Moira Maguire née Walls

Personal information
- Nationality: British (Scottish)
- Born: 4 May 1952 (age 74) Glasgow, Scotland

Sport
- Sport: Athletics
- Event(s): High jumper, long jumper, pentathlete
- Club: Edinburgh Southern Harriers

Medal record
Representing Scotland
Women's Athletics
British Commonwealth Games
| Bronze medal – third place | 1970 Edinburgh | Long jump |

= Moira Walls =

British high jumper, long jumper and pentathlete

Moira Lindsay Maguire Walls (born 4 May 1952), is a Scottish former high jumper, long jumper and pentathlete. She won a bronze medal in the high jump at the 1970 British Commonwealth Games in Edinburgh and competed at the 1976 Summer Olympics.

== Biography ==
Walls, born in Glasgow, Scotland, was a member of Edinburgh Southern Harriers Athletics Club.

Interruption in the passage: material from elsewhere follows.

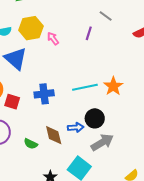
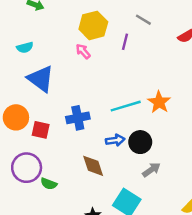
yellow hexagon: (31, 28) -> (93, 25), moved
blue arrow: (76, 127) -> (115, 140), moved
gray arrow: (102, 142) -> (151, 170), size x0.7
green semicircle: (31, 144) -> (49, 184), moved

Walls became the British pentathlon champion after winning the British WAAA Championships title at the 1969 WAAA Championships. She also became Scottish national champion in the hurdles, high jump and long jump, and also won a long jump event at the Crystal Palace National Sports Centre, with a best jump of 20 ft 10.5 in. As a result of her success, Walls was a winner of the 1969 BBC Scotland Sports Personality of the Year award, along with Bernard Gallacher.

Walls competed for Scotland in the high jump event at the 1970 British Commonwealth Games in Edinburgh, winning the bronze medal, and is the only Scottish high jumper to have won a Commonwealth Games medal. In 1970, she had the best performance by a European in a long jump competition, after jumping 21 ft 3 in. She was also ranked number two in Europe for pentathlon, and in the top six in Europe for the high jump.

Walls competed in the high jump at the 1976 Olympics Games in Montreal, finishing 31st. In 1977, Walls broke the Scottish national high jump record, after clearing a height of 1.83 m. She was the first Scottish woman to clear a height of over 6 foot.

== Family ==
Her daughter Lindsey Maguire competed for Great Britain in rowing at the 2012 Summer Olympics in London.